[PROBLEM TO SOLVE]
A word-for-word restatement of the data is what is needed.

[EXERCISE MATERIAL]
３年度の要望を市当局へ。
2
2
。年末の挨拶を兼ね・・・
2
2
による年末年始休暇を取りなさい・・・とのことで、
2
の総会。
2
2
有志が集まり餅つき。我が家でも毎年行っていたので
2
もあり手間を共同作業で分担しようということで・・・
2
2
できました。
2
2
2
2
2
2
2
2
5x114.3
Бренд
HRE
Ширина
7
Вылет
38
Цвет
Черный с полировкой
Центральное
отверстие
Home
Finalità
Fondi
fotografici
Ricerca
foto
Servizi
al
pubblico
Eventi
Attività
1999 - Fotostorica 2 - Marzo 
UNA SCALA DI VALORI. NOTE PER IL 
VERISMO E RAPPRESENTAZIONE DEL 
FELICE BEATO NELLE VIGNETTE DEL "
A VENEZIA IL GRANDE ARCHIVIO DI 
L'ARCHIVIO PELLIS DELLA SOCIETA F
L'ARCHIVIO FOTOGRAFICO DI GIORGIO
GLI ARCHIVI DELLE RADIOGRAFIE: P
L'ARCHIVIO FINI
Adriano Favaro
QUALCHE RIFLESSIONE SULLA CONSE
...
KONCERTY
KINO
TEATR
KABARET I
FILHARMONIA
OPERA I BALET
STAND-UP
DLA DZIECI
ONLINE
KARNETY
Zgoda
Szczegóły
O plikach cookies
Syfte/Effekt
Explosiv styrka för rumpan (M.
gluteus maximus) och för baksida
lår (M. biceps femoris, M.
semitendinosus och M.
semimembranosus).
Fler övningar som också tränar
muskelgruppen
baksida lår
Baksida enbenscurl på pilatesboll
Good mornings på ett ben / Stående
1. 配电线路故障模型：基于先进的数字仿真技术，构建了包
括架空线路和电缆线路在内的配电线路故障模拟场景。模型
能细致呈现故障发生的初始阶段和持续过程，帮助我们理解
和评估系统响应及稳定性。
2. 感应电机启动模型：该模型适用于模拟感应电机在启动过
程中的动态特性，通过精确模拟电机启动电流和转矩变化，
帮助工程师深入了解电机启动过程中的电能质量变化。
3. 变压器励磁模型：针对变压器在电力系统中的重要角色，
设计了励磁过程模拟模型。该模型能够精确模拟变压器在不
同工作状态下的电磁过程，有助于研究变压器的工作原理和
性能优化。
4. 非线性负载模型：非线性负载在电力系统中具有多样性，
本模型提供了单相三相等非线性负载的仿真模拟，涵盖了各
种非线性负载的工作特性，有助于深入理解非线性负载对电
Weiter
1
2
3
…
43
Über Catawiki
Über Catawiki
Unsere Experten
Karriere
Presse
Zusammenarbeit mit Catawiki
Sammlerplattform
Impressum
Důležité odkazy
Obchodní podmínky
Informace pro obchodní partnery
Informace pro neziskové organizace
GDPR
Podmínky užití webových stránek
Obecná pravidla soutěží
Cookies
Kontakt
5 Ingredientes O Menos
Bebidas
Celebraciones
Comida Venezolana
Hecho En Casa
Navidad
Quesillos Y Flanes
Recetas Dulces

[EXERCISE ANSWER]
３年度の要望を市当局へ。
2
2
。年末の挨拶を兼ね・・・
2
2
による年末年始休暇を取りなさい・・・とのことで、
2
の総会。
2
2
有志が集まり餅つき。我が家でも毎年行っていたので
2
もあり手間を共同作業で分担しようということで・・・
2
2
できました。
2
2
2
2
2
2
2
2
5x114.3
Бренд
HRE
Ширина
7
Вылет
38
Цвет
Черный с полировкой
Центральное
отверстие
Home
Finalità
Fondi
fotografici
Ricerca
foto
Servizi
al
pubblico
Eventi
Attività
1999 - Fotostorica 2 - Marzo 
UNA SCALA DI VALORI. NOTE PER IL 
VERISMO E RAPPRESENTAZIONE DEL 
FELICE BEATO NELLE VIGNETTE DEL "
A VENEZIA IL GRANDE ARCHIVIO DI 
L'ARCHIVIO PELLIS DELLA SOCIETA F
L'ARCHIVIO FOTOGRAFICO DI GIORGIO
GLI ARCHIVI DELLE RADIOGRAFIE: P
L'ARCHIVIO FINI
Adriano Favaro
QUALCHE RIFLESSIONE SULLA CONSE
...
KONCERTY
KINO
TEATR
KABARET I
FILHARMONIA
OPERA I BALET
STAND-UP
DLA DZIECI
ONLINE
KARNETY
Zgoda
Szczegóły
O plikach cookies
Syfte/Effekt
Explosiv styrka för rumpan (M.
gluteus maximus) och för baksida
lår (M. biceps femoris, M.
semitendinosus och M.
semimembranosus).
Fler övningar som också tränar
muskelgruppen
baksida lår
Baksida enbenscurl på pilatesboll
Good mornings på ett ben / Stående
1. 配电线路故障模型：基于先进的数字仿真技术，构建了包
括架空线路和电缆线路在内的配电线路故障模拟场景。模型
能细致呈现故障发生的初始阶段和持续过程，帮助我们理解
和评估系统响应及稳定性。
2. 感应电机启动模型：该模型适用于模拟感应电机在启动过
程中的动态特性，通过精确模拟电机启动电流和转矩变化，
帮助工程师深入了解电机启动过程中的电能质量变化。
3. 变压器励磁模型：针对变压器在电力系统中的重要角色，
设计了励磁过程模拟模型。该模型能够精确模拟变压器在不
同工作状态下的电磁过程，有助于研究变压器的工作原理和
性能优化。
4. 非线性负载模型：非线性负载在电力系统中具有多样性，
本模型提供了单相三相等非线性负载的仿真模拟，涵盖了各
种非线性负载的工作特性，有助于深入理解非线性负载对电
Weiter
1
2
3
…
43
Über Catawiki
Über Catawiki
Unsere Experten
Karriere
Presse
Zusammenarbeit mit Catawiki
Sammlerplattform
Impressum
Důležité odkazy
Obchodní podmínky
Informace pro obchodní partnery
Informace pro neziskové organizace
GDPR
Podmínky užití webových stránek
Obecná pravidla soutěží
Cookies
Kontakt
5 Ingredientes O Menos
Bebidas
Celebraciones
Comida Venezolana
Hecho En Casa
Navidad
Quesillos Y Flanes
Recetas Dulces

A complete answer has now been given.